*BRIEF*.
Leave out the pictures and restate exactly, and only, the lines from the one that contains "At what (x,y)" through the final line of the material below.

*EXERCISE MATERIAL*.
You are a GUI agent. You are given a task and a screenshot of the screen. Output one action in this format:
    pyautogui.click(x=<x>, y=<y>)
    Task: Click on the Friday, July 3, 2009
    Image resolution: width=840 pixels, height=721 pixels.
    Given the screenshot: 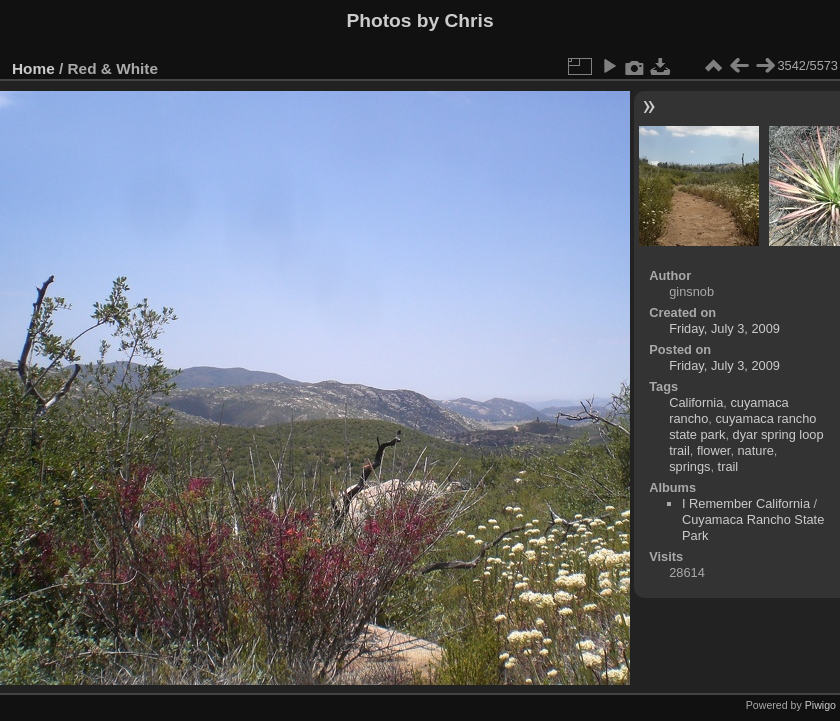 What is the action you would take?
    pyautogui.click(x=724, y=328)
    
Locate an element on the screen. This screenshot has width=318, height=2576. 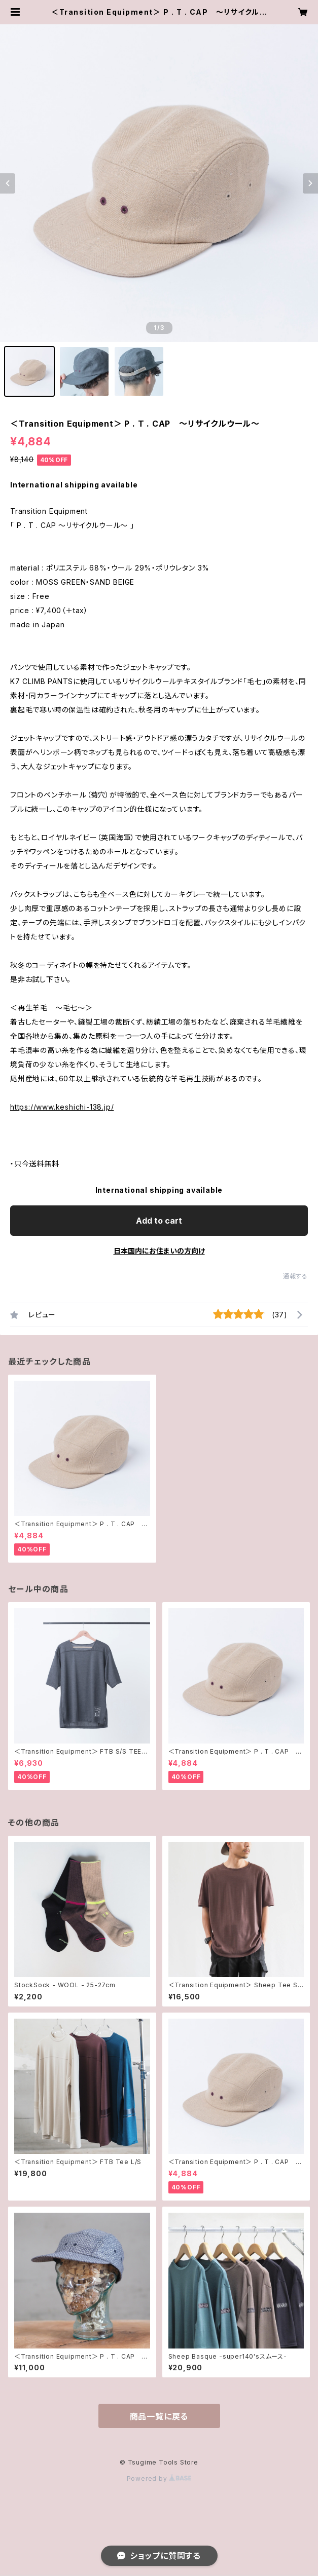
通報する is located at coordinates (295, 1276).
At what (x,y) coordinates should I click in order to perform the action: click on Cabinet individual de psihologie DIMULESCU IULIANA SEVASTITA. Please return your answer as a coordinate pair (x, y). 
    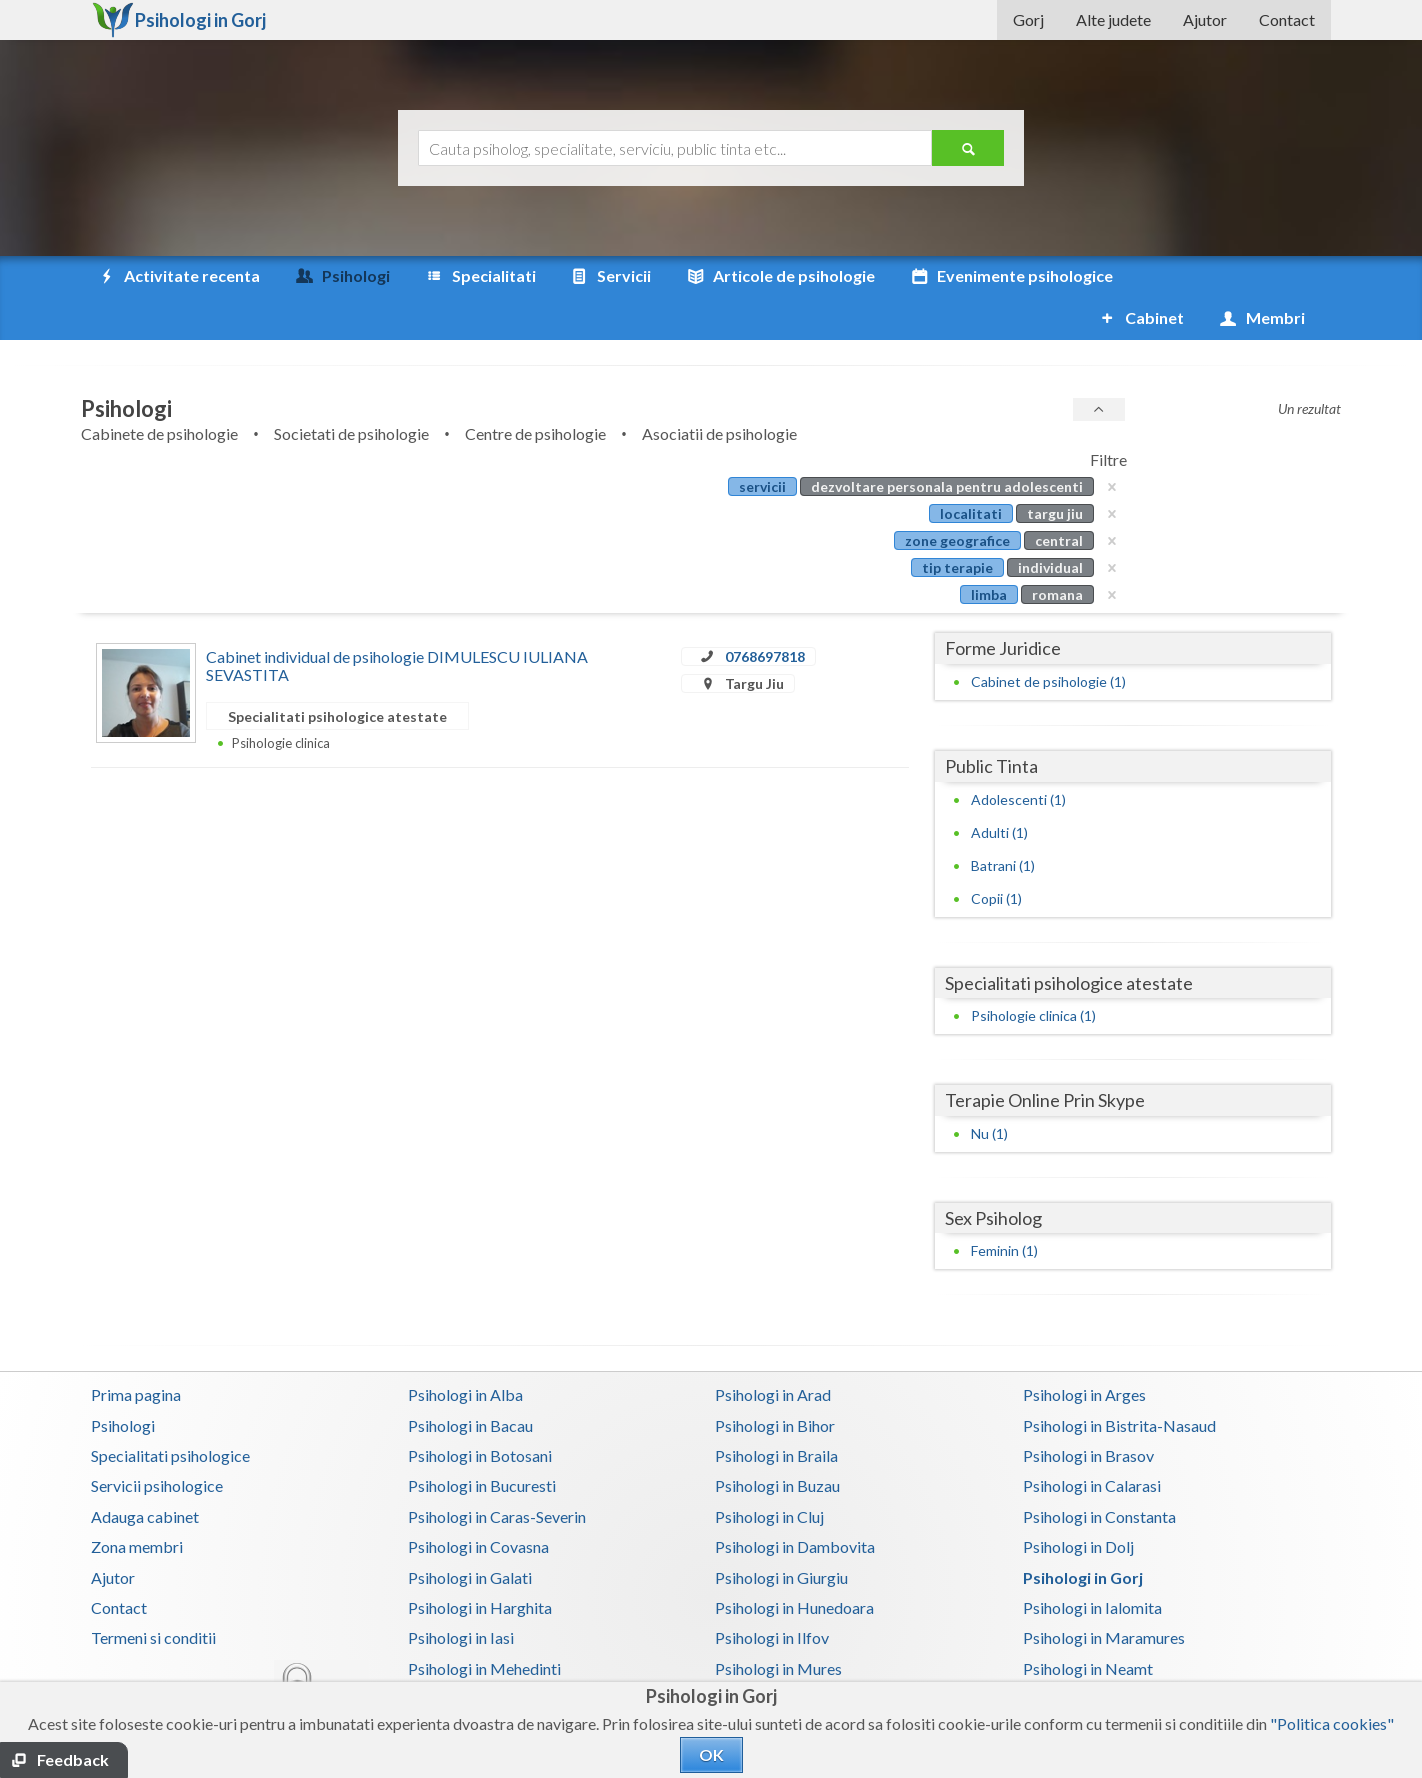
    Looking at the image, I should click on (397, 623).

*SOLUTION FOR THIS TASK*.
At what (x,y) coordinates should I click in order to perform the action: click on Cabinet individual de psihologie DIMULESCU IULIANA SEVASTITA. Please return your answer as a coordinate pair (x, y). 
    Looking at the image, I should click on (397, 623).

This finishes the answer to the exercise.